Emily cerró el libro. La señora Carter estaba en casa el día que Madeline desapareció, recordó. Entonces supongamos que Douglas sí cogió el primer tren, llegó y Madeline cruzó corriendo la calle para recibirle.
Si ocurrió algo entre Madeline y Douglas, ¿se habría enterado de la tragedia la señora Carter desde su habitación, sedada por el láudano?
O quizá Madeline había abandonado el porche y había encontrado a Alan Carter en el patio de Douglas.
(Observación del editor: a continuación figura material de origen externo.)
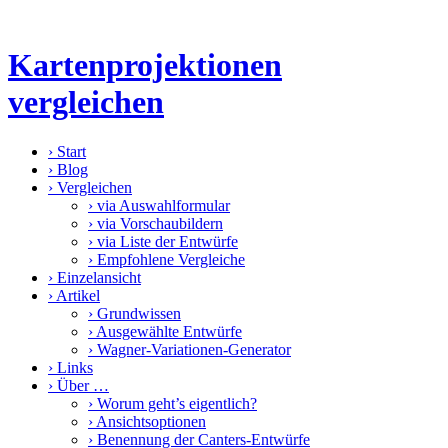
Kartenprojektionen
vergleichen
›
Start
›
Blog
›
Vergleichen
›
via Auswahlformular
›
via Vorschaubildern
›
via Liste der Entwürfe
›
Empfohlene Vergleiche
›
Einzelansicht
›
Artikel
›
Grundwissen
›
Ausgewählte Entwürfe
›
Wagner-Variationen-Generator
›
Links
›
Über …
›
Worum geht’s eigentlich?
›
Ansichtsoptionen
›
Benennung der Canters-Entwürfe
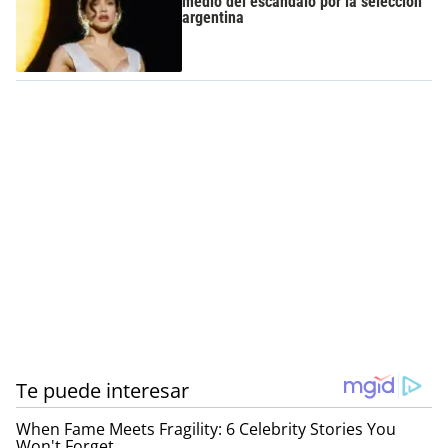
medio del escándalo por la selección
argentina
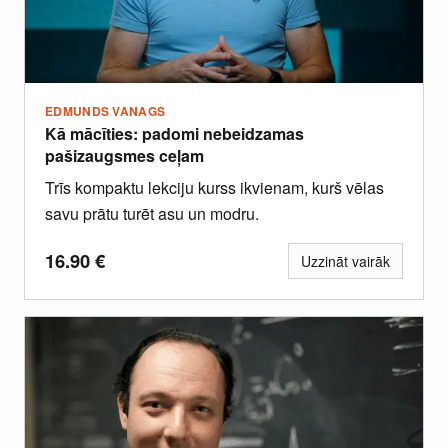
EDMUNDS VANAGS
Kā mācīties: padomi nebeidzamas
pašizaugsmes ceļam
Trīs kompaktu lekciju kurss ikvienam, kurš vēlas
savu prātu turēt asu un modru.
16.90
€
Uzzināt vairāk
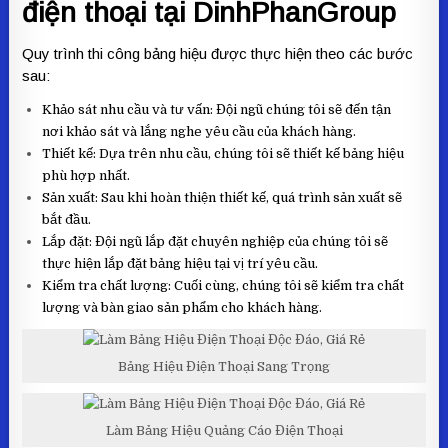
điện thoại tại DinhPhanGroup
Quy trình thi công bảng hiệu được thực hiện theo các bước
sau:
Khảo sát nhu cầu và tư vấn: Đội ngũ chúng tôi sẽ đến tận
nơi khảo sát và lắng nghe yêu cầu của khách hàng.
Thiết kế: Dựa trên nhu cầu, chúng tôi sẽ thiết kế bảng hiệu
phù hợp nhất.
Sản xuất: Sau khi hoàn thiện thiết kế, quá trình sản xuất sẽ
bắt đầu.
Lắp đặt: Đội ngũ lắp đặt chuyên nghiệp của chúng tôi sẽ
thực hiện lắp đặt bảng hiệu tại vị trí yêu cầu.
Kiểm tra chất lượng: Cuối cùng, chúng tôi sẽ kiểm tra chất
lượng và bàn giao sản phẩm cho khách hàng.
Bảng Hiệu Điện Thoại Sang Trọng
Làm Bảng Hiệu Quảng Cáo Điện Thoại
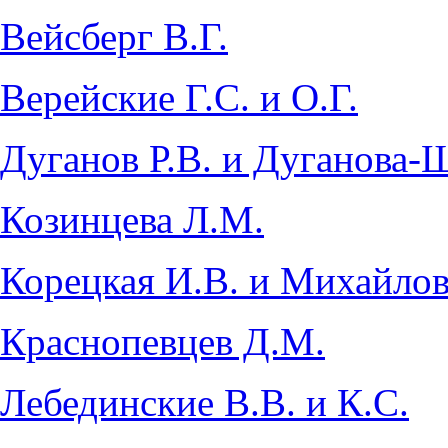
Вейсберг В.Г.
Верейские Г.С. и О.Г.
Дуганов Р.В. и Дуганова-
Козинцева Л.М.
Корецкая И.В. и Михайлов
Краснопевцев Д.М.
Лебединские В.В. и К.С.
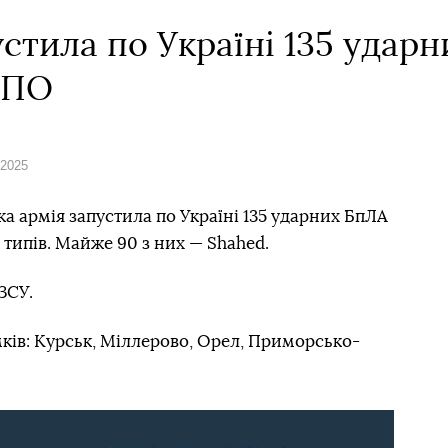
устила по Україні 135 ударн
ППО
 2025
ка армія запустила по Україні 135 ударних БпЛА
 типів. Майже 90 з них — Shahed.
ЗСУ.
ків: Курськ, Міллерово, Орел, Приморсько-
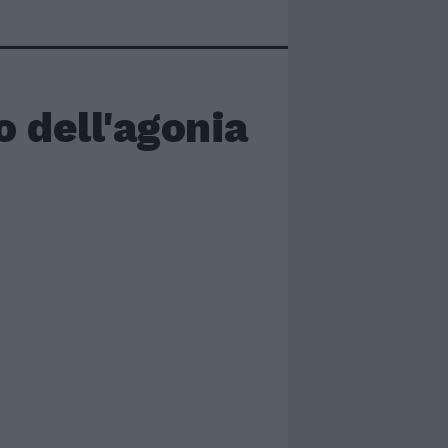
o dell'agonia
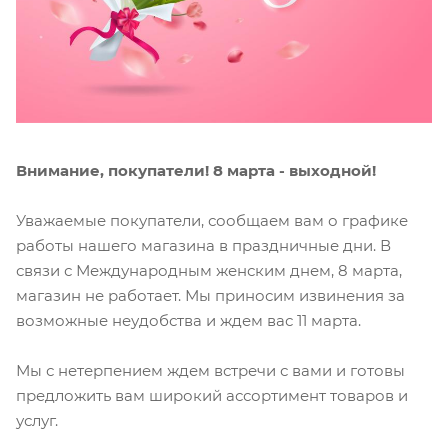
Внимание, покупатели! 8 марта - выходной!
Уважаемые покупатели, сообщаем вам о графике
работы нашего магазина в праздничные дни. В
связи с Международным женским днем, 8 марта,
магазин не работает. Мы приносим извинения за
возможные неудобства и ждем вас 11 марта.
Мы с нетерпением ждем встречи с вами и готовы
предложить вам широкий ассортимент товаров и
услуг.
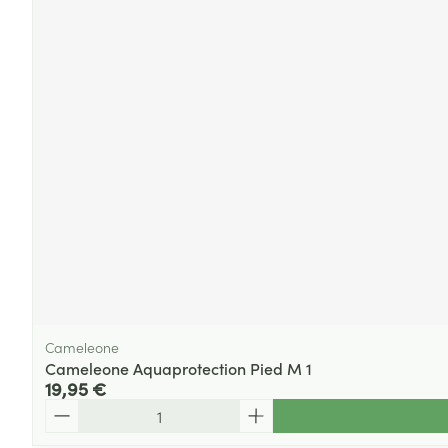
Cameleone
Cameleone Aquaprotection Pied M 1
19,95 €
Quantité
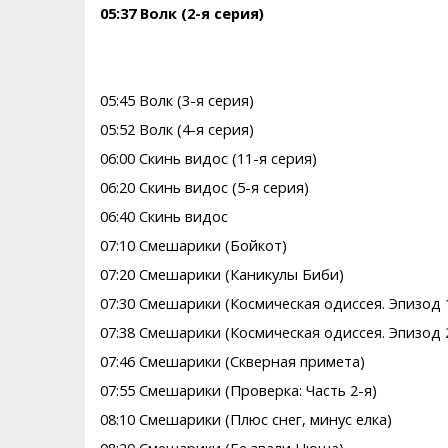
05:37 Волк (2-я серия)
05:45 Волк (3-я серия)
05:52 Волк (4-я серия)
06:00 Скинь видос (11-я серия)
06:20 Скинь видос (5-я серия)
06:40 Скинь видос
07:10 Смешарики (Бойкот)
07:20 Смешарики (Каникулы Биби)
07:30 Смешарики (Космическая одиссея. Эпизод 
07:38 Смешарики (Космическая одиссея. Эпизод 
07:46 Смешарики (Скверная примета)
07:55 Смешарики (Проверка: Часть 2-я)
08:10 Смешарики (Плюс снег, минус елка)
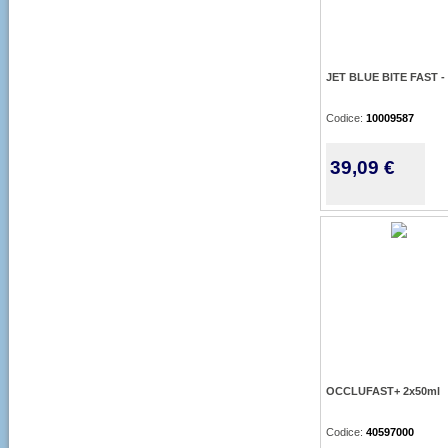
JET BLUE BITE FAST -
Codice:
10009587
39,09 €
OCCLUFAST+ 2x50ml
Codice:
40597000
El joven estaba enamorado de ella y tal vez sabía que su primo le iba a regalar el anillo de compromiso. Tal vez se le insinuó, reflexionó Emily, y se enfureció al ser rechazado.
Ambas posibilidades eran intrigantes. «Creo sin la menor duda —pensó—, que Madeline murió aquella tarde, tan cerca de esta casa, y que Douglas o Alan Carter estuvieron implicados en su muerte».
«Si Douglas era inocente de la muerte de Madeline, Alan se convierte en el sospechoso más plausible», concluyó.
Vivía cerca de Madeline. Letitia tenía que pasar por delante de su casa para ir a la playa. En el diario, Julia había escrito que ella y sus amigas visitaban con regularidad a la madre inválida de Douglas. ¿Visitó Ellen Swain a la señora Carter el día en que desapareció? Los antiguos informes de la policía tal vez proporcionarían alguna información sobre ese punto.
Mientras Emily devolvía el diario a la colección de recuerdos de los Lawrence, se le ocurrió una nueva posibilidad: ¿se suicidó Douglas Carter o fue asesinado porque empezaba a sospechar la verdad?